Mi sembrava di essere un osservatore affacciato sull’ultima terrazza della rocca di Gibilterra, quella più prossima all’Africa, nel momento esatto in cui il cielo si schiarisce e il mare d’un tratto si quieta in seno all’oceano e viceversa, e allora appaiono, come tanti, affollati pastelli cubisti, le case bianche di Tangeri e le morbide cime, innevate e solenni, dei monti dell’Atlante.

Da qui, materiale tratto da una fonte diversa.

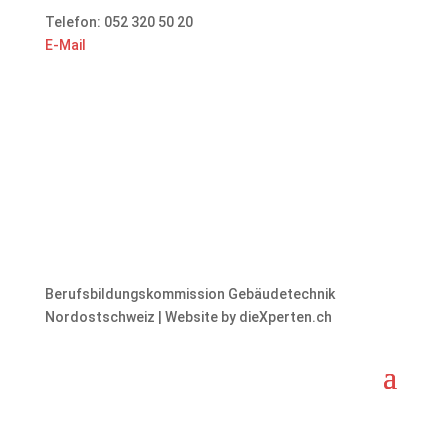
Telefon: 052 320 50 20
E-Mail
Berufsbildungskommission Gebäudetechnik
Nordostschweiz | Website by dieXperten.ch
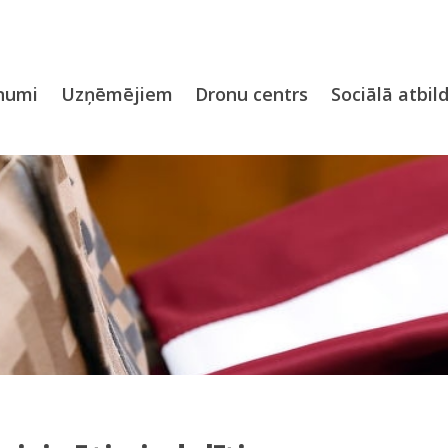
numi
Uzņēmējiem
Dronu centrs
Sociālā atbil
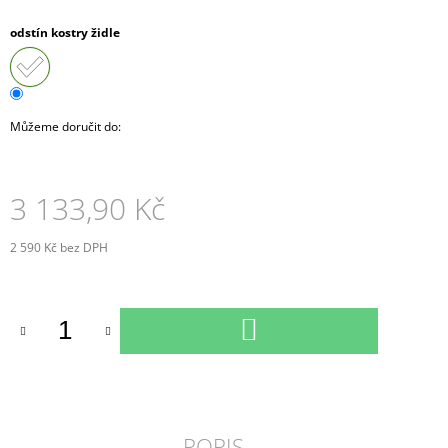
J
odstín kostry židle
E
M
E
SKŘÍŇ
Můžeme doručit do:
NÁSTAVNÁ
ROHOVÁ
OTEVŘENÁ
PRAVÁ
3 133,90 Kč
80
CM
(E-
2 590 Kč bez DPH
SKN-
Měrná
280-
cena:
ROH-
P)
DO
4
KOŠÍKU
343,90
Kč
POPIS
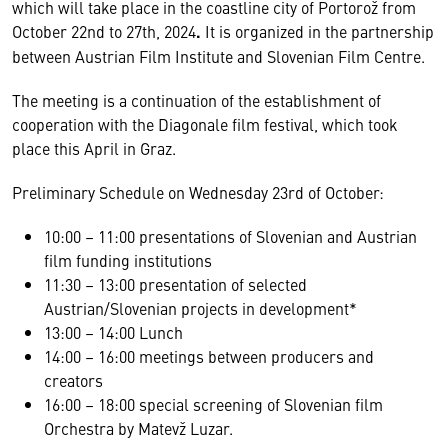
which will take place in the coastline city of Portorož from
October 22nd to 27th, 2024
.
It is organized in the partnership
between Austrian Film Institute and Slovenian Film Centre.
The meeting is a continuation of the establishment of
cooperation with the Diagonale film festival, which took
place this April in Graz.
Preliminary Schedule on Wednesday 23rd of October:
10:00 – 11:00 presentations of Slovenian and Austrian
film funding institutions
11:30 – 13:00 presentation of selected
Austrian/Slovenian projects in development*
13:00 – 14:00 Lunch
14:00 – 16:00 meetings between producers and
creators
16:00 – 18:00 special screening of Slovenian film
Orchestra by Matevž Luzar.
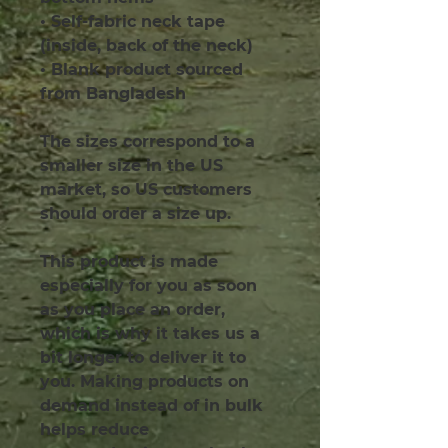
• Self-fabric neck tape 
(inside, back of the neck)
• Blank product sourced 
from Bangladesh
The sizes correspond to a 
smaller size in the US 
market, so US customers 
should order a size up.
This product is made 
especially for you as soon 
as you place an order, 
which is why it takes us a 
bit longer to deliver it to 
you. Making products on 
demand instead of in bulk 
helps reduce 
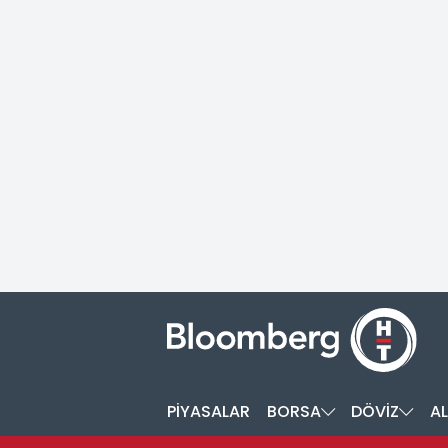
PİYASALAR
BORSA
DÖVİZ
AL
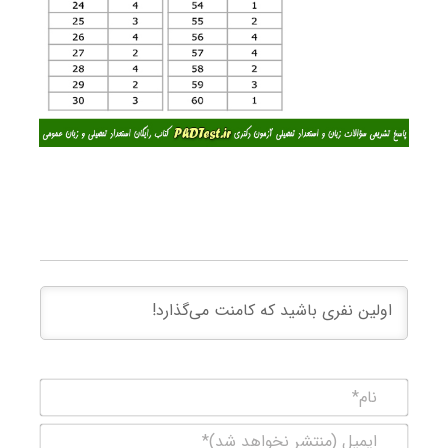
نام*
ایمیل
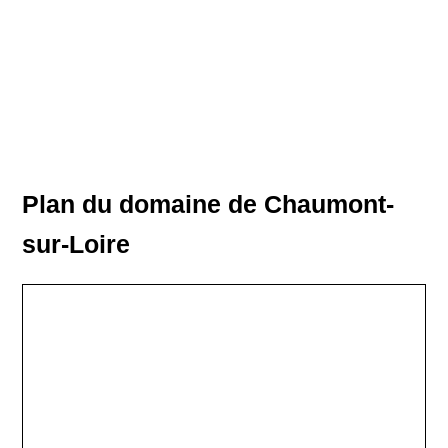
Plan du domaine de Chaumont-
sur-Loire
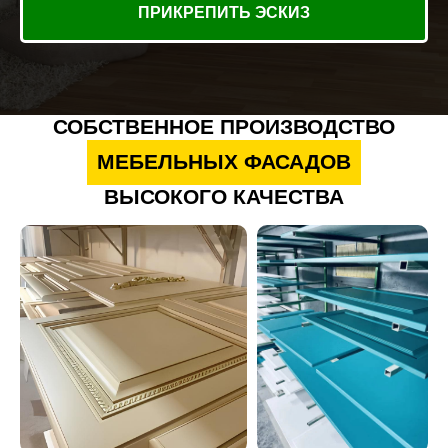
ПРИКРЕПИТЬ ЭСКИЗ
СОБСТВЕННОЕ ПРОИЗВОДСТВО
МЕБЕЛЬНЫХ ФАСАДОВ
ВЫСОКОГО КАЧЕСТВА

La nuova aurora che allora si stava per inaugurare era quella del tempo, affrancatosi oramai del tutto dalle ultime pastoie sentimentali dell’adolescenza, divenute a poco a poco sempre più guaste e spoglie di ogni pur minima parvenza di dolcezza, della mia prima – e ultima – autentica comitiva di amici; un tempo talmente concreto da potersi concedere il lusso di conservare sullo sfondo un’aura quasi iniziatica di leggendaria imprecisione; un’età crepuscolare ma trapunta di ingannevoli bagliori giovanili che stavo per condividere con alcuni personaggi, tutti piuttosto bizzarri e marginali e perciò stesso adeguati, ognuno da un punto di vista diverso, a soddisfare in me il bisogno inconscio di non gravare con insuccessi mondani e spiacevoli confronti carismatici il fardello originale della mia timidezza, che all’epoca era ancora quasi intatto e ben lontano dal momento in cui le mie affermazioni come tennista, e quindi l’improvvisa popolarità del mio nome nel bel mondo che gravitava intorno al torneo di Wimbledon e al circolo che l’organizzava, l’avrebbero prima svuotato del tutto per poi lasciarlo, finalmente colorato e sottile, come in una sorta di trasfigurazione aerostatica, sospeso a mezz’aria in attesa del suo nuovo destino, impossibile o soltanto diverso che fosse.
A prescindere da ogni altra considerazione, la necessità istintivamente desiderata di quella svolta, del cambiamento infine irrinunciabile, mi stava addosso come un miscuglio nobile di sudore e di profumo; e, sebbene in sostanza coerente con quanto di me avevo già messo a disposizione delle molte realtà stravaganti nelle quali, anno dopo anno, la mia vita aveva finto e finito di prendere sia un senso che un corpo, mi chiamava in causa comunque in un modo assolutamente inconsueto, cioè nel nome di un imperativo tutto rivolto all’operosità e alla partecipazione, disincagliandomi d’un tratto, grazie a un guizzo misterioso di fervore eversivo, dalle secche della pur squisita solitudine contemplativa che sino a quel momento aveva contraddistinto il mio rapporto immaginario con la piccola brigata delle amiche del cuore – alla cui disgregazione mi accingevo a contribuire almeno in parte – e tuttavia nei suoi fondamenti più riposti tutt’altro che discordante; perché la logica del disincanto è sì rigorosa ma, proprio per rimanere tale, nel suo perfetto e costante equilibrio, necessita dell’essenziale e comune leggerezza dei surrogati e delle simulazioni, affinché poi l’esistenza di un uomo disincantato, senza mai venire meno alla sua integrità di fatto e di principio, possa comunque sembrargli, mentre la vive, autentica a sufficienza per essere compatibile con tutto quello che invece è irrimediabilmente altro da sé.